Netflix Doubles Down on Korean Cinema with Epic Disaster Saga The Great Flood
Netflix is continuing its aggressive expansion into the Korean film industry, funding high-budget projects that bypass theaters entirely. With local box office numbers for domestic films stuck at around 60% of last year’s attendance, the streaming giant sees an opening — and it’s filling that gap with ambitious content.
This year’s lineup of Korean-language originals has ranged wildly from supernatural thrillers like Revelations to bubbly teen romance in Love Untangled. Now, the platform is set to release The Great Flood, a grand-scale apocalyptic drama brimming with catastrophic imagery — think towering waves, collapsing skyscrapers, and city-wide devastation reminiscent of Hollywood’s golden era of disaster films.

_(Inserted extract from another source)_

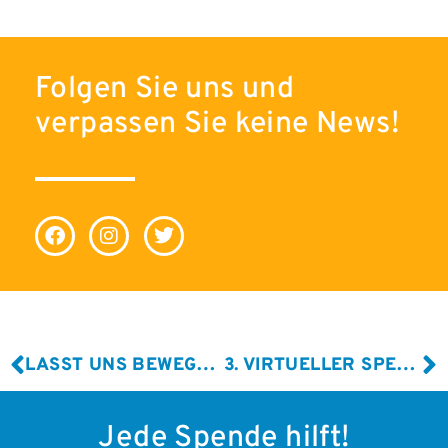
Folgen Sie uns und
verpassen Sie keine News!
LASST UNS BEWEGEN!
3. VIRTUELLER SPENDENLAUF GEGEN LEUKÄMIE
Jede Spende hilft!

Director Kim Byung-woo, best known for The Terror Live and Take Point, describes the film as a hybrid of disaster and science fiction, aiming to deliver the thrill of both genres. Kim’s recent project, the $22 million fantasy epic Omniscient Reader: The Prophecy, failed to meet expectations, but he’s clearly ready for redemption with this new venture. On a personal note, Kim recently made headlines by marrying actress-singer Hahm Eun-jung of T-ara.
Plot Overview
The Great Flood opens with An-na (Kim Da-mi), an AI researcher and single mother, waking to find Seoul submerged. As floodwaters rise, security officer Hee-jo (Park Hae-soo) arrives to rescue her. During their escape, she learns shocking truths — an asteroid impact has triggered the melting of Antarctic ice caps, civilization is collapsing, and she may hold the key to humanity’s survival.
Kim Da-mi, celebrated for her fierce performances in The Witch and Itaewon Class, takes on one of her most emotionally charged roles yet. She admitted that portraying motherhood was her biggest challenge, crediting child actor Kwon Eun-seong for helping her connect with the role on a deeper level.
Park Hae-soo, now a familiar Netflix face following Squid Game, Good News, and The Price of Confession, recalls finding the screenplay cryptic but irresistible. “It wasn’t a typical script — it felt like decoding a puzzle,” he said, noting that the unease it evoked kept him hooked.
Eight-year-old Kwon Eun-seong, who plays An-na’s son Ja-in, charmed the press with his candid reason for joining the film: “I love water and swimming. When I saw the audition involved swimming, I really wanted it.”
Midway through, the film shifts gears into cerebral science fiction, echoing the narrative twists of Edge of Tomorrow and the complexity of Christopher Nolan’s works. Kim warns that confusion is part of the experience, mirroring An-na’s journey. “The uncertainty makes the payoff richer,” he explained, adding that the film ultimately explores “what love is, and where it comes from.”
The Great Flood premieres globally on Netflix this Friday.